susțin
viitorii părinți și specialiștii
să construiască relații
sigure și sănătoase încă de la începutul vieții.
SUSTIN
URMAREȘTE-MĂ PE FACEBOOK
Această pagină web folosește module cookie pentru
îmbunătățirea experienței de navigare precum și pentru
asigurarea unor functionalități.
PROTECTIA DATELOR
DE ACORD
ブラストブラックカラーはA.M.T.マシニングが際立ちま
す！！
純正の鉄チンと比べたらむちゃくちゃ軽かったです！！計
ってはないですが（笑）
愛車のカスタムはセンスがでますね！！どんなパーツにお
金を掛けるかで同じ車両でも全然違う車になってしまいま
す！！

# Directions
List all lines from the entries that include the word "pentru".

# Solution for this exercise
Această pagină web folosește module cookie pentru
îmbunătățirea experienței de navigare precum și pentru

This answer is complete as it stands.